*Instructions to follow*. Please take the records that follow and repeat exactly the lines starting with the line with "CR1220 batterij" and going on through the line with "大学・短大以外の資料から請求".

*Data shown*.
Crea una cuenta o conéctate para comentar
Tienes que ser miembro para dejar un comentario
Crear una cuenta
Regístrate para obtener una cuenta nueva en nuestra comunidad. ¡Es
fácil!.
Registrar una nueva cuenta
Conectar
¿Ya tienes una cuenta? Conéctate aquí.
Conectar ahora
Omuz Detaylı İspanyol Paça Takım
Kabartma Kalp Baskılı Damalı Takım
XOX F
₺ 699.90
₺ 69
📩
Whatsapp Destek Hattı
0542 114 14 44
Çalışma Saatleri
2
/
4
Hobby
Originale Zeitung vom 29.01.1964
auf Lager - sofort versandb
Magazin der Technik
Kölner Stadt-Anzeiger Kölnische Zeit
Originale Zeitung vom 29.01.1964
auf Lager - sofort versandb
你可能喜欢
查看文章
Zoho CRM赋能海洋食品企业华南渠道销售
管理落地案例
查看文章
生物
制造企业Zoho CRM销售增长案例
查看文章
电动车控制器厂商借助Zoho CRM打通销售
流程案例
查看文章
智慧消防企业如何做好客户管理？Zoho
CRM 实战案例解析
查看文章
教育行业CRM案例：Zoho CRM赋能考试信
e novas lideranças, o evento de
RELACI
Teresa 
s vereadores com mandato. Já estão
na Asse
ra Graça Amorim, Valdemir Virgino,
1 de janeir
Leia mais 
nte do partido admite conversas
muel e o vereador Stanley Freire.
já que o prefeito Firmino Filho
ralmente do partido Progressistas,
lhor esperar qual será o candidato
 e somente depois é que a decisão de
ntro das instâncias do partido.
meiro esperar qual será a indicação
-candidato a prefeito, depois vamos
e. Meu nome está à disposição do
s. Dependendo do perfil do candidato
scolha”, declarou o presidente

--

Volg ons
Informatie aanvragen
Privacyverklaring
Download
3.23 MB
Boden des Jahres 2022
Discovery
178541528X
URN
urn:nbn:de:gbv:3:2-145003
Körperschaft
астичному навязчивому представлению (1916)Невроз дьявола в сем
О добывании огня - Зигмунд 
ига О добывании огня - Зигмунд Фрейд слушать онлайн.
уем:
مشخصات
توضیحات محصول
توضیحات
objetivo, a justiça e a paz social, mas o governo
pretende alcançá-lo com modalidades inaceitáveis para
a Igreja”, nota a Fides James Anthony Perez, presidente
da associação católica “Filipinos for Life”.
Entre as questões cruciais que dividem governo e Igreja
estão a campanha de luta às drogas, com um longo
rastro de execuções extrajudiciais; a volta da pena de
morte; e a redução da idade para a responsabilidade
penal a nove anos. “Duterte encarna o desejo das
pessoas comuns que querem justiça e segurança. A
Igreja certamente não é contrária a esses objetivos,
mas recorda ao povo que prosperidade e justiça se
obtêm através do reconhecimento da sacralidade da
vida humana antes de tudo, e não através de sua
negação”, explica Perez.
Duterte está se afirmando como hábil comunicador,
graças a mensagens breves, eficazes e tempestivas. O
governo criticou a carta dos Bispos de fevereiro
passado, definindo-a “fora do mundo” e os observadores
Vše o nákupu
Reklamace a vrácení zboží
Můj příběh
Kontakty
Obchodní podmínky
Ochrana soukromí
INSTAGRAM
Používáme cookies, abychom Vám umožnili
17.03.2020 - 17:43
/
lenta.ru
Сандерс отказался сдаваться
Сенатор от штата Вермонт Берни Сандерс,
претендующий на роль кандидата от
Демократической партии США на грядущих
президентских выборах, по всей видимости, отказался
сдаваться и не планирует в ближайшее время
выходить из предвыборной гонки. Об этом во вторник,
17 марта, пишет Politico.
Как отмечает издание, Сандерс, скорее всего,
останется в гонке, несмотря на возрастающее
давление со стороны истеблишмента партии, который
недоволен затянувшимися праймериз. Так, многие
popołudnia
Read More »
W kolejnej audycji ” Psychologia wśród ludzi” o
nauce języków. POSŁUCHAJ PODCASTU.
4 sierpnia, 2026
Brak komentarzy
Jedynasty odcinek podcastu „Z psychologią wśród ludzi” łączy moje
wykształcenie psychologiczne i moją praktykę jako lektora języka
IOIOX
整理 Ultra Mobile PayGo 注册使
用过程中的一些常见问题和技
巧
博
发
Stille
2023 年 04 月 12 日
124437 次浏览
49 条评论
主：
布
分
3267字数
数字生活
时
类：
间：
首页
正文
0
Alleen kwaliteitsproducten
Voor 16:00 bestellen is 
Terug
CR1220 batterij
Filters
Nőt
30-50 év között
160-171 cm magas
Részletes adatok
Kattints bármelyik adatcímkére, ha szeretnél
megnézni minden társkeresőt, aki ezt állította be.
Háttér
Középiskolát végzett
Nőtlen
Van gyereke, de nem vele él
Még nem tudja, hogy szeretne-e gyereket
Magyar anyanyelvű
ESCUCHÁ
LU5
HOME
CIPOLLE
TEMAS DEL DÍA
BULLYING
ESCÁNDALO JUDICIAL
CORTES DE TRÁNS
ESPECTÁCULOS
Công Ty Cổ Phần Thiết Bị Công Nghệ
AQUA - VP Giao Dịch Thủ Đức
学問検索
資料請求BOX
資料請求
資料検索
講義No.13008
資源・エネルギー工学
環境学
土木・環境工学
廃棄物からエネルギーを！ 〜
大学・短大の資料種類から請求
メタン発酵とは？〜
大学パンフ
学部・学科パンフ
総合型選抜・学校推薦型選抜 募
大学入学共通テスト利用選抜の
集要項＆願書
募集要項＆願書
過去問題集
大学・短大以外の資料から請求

...

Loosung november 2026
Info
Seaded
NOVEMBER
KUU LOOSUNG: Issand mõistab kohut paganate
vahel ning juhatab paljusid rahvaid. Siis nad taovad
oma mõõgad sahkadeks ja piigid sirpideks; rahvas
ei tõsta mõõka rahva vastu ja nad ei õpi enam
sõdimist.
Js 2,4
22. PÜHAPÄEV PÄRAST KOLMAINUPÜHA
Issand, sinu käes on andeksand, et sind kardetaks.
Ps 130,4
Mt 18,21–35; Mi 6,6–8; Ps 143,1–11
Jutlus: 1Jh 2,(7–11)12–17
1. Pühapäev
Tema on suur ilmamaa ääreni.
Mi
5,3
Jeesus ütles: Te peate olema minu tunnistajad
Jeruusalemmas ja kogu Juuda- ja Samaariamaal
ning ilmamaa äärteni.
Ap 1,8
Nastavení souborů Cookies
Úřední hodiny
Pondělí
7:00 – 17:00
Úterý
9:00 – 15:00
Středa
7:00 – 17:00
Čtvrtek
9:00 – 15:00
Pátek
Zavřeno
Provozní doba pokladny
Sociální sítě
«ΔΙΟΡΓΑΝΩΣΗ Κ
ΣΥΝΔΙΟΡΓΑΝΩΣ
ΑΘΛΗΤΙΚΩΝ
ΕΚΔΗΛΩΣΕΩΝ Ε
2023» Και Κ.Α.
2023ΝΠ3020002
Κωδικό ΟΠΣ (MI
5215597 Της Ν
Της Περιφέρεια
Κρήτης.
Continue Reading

*Result of this exercise*.
CR1220 batterij
Filters
Nőt
30-50 év között
160-171 cm magas
Részletes adatok
Kattints bármelyik adatcímkére, ha szeretnél
megnézni minden társkeresőt, aki ezt állította be.
Háttér
Középiskolát végzett
Nőtlen
Van gyereke, de nem vele él
Még nem tudja, hogy szeretne-e gyereket
Magyar anyanyelvű
ESCUCHÁ
LU5
HOME
CIPOLLE
TEMAS DEL DÍA
BULLYING
ESCÁNDALO JUDICIAL
CORTES DE TRÁNS
ESPECTÁCULOS
Công Ty Cổ Phần Thiết Bị Công Nghệ
AQUA - VP Giao Dịch Thủ Đức
学問検索
資料請求BOX
資料請求
資料検索
講義No.13008
資源・エネルギー工学
環境学
土木・環境工学
廃棄物からエネルギーを！ 〜
大学・短大の資料種類から請求
メタン発酵とは？〜
大学パンフ
学部・学科パンフ
総合型選抜・学校推薦型選抜 募
大学入学共通テスト利用選抜の
集要項＆願書
募集要項＆願書
過去問題集
大学・短大以外の資料から請求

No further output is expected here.